Sunday, July 31, 2011

The "Lifestyle" from a wife/mother perspective....

A little background on me before we start this. I am a full time wife, full time mom, full time self employed business owner. I keep house, I cook and I love life to the fullest. I am the everyday woman. I am your friend, I am your neighbor, I am your daughter, I would never be known for who I really was outside my "lifestyle" friends.

Everyone has heard of threesomes and one night stands. Everyone enjoys fantasizing about them but who really does them? I know in my life I have thought about threesomes. Never thought about the girl girl guy combo but always the two guys on one girl one of course. What woman hasn't? Now girls do not lie to yourself. You can sit there and say it but you know, YOU KNOW you have thought about it.
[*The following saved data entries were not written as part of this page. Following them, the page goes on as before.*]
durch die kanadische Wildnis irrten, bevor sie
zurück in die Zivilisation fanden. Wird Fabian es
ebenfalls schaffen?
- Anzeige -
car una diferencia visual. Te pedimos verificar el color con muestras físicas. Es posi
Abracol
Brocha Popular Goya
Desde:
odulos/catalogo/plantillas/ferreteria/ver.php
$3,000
What woman would not want 2 or 3 or 4 men wanting nothing at the moment but her. Touching and caressing her all at the same time. Don't lie to yourself. It makes you hot and bothered you know it.
I myself am the steriotypical straight girl. I am girly and I am happily married to my husband of 7 years. I never thought of myself as someone who would ever experiment with girls or others guys for that matter. In my heart I know I love my husband and never had a want or yearn for another person in my life. Why would I? That is something you just DO NOT DO! Once you are married its till death do us part. We don't lie or cheat. We love each other... F-O-R-E-V-E-R! Those who lay with others are sluts, whores, cheats etc....
Now comes a day when your husband bugs you about things such as lesbian encounters and fantasies that he has about you, the love of his life and other women. For years I just blew my husband off. I don't "do" those things. I was raised very Christian, have a strong faith still, my mother never even talked about sex with me until I was 18, I am NOT doing "that". For years I said that until one day when it came up again just about 7 years into our marriage.....
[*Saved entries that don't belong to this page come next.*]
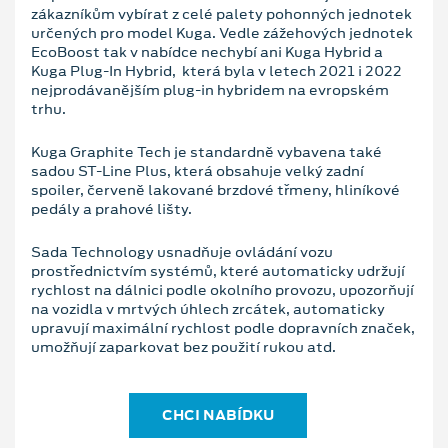
zákazníkům vybírat z celé palety pohonných jednotek
určených pro model Kuga. Vedle zážehových jednotek
EcoBoost tak v nabídce nechybí ani Kuga Hybrid a
Kuga Plug-In Hybrid, která byla v letech 2021 i 2022
nejprodávanějším plug-in hybridem na evropském
trhu.
Kuga Graphite Tech je standardně vybavena také
sadou ST-Line Plus, která obsahuje velký zadní
spoiler, červeně lakované brzdové třmeny, hliníkové
pedály a prahové lišty.
Sada Technology usnadňuje ovládání vozu
prostřednictvím systémů, které automaticky udržují
rychlost na dálnici podle okolního provozu, upozorňují
na vozidla v mrtvých úhlech zrcátek, automaticky
upravují maximální rychlost podle dopravních značek,
umožňují zaparkovat bez použití rukou atd.
CHCI NABÍDKU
One night my husband and I sat down to watch TV. Off and on throughout our whole relationship we would enjoy watching Playboy TV. They are pretty mild versions of adult entertainment but mostly they have reality TV shows that are super entertaining. The idea of "swinging" came up on one of the shows. Now this was strange. I never really heard about the concept. Basically what it means is that happily married or committed couples get together and have fun together. This fun consists of everything from flirting, touching, kissing, oral sex to full one on one (or ten) sexual intercourse. Learning a little more I started seeing a positive side to this "lifestyle". From now on when I say the lifestyle I am referring to swinging and everyone in the community who swings. It seemed as if all the couples were really committed and in love with each other. At first glance you ask, how so? How could a man love a woman who fucks another woman? Really? He is just a nympho who wants ass versus his wife. Self centered, self-absorbed. Whatever it may be it can't be love? Or can it? The same with woman. They are all lesbians I first told myself.... Wow was I wrong.
We continued to look a little more into the lifestyle. We would watch a specific program on the TV called Swing. They made it look so easy. They spoke about the lifestyle with experienced couples and brought inexperienced couples in the mix so that they could spice up their sex life and explore each other through these encounters. As I watched we would talk about this together. Building up to starting this lifestyle change we really worked on our communication with each other. In the past we have been commended on how great we are together. How well we get along, communication etc.... But this, this was a whole new ballgame. We were not just communicating but we were fantasizing, debating, and pushing the limits with each other to see how far we could go.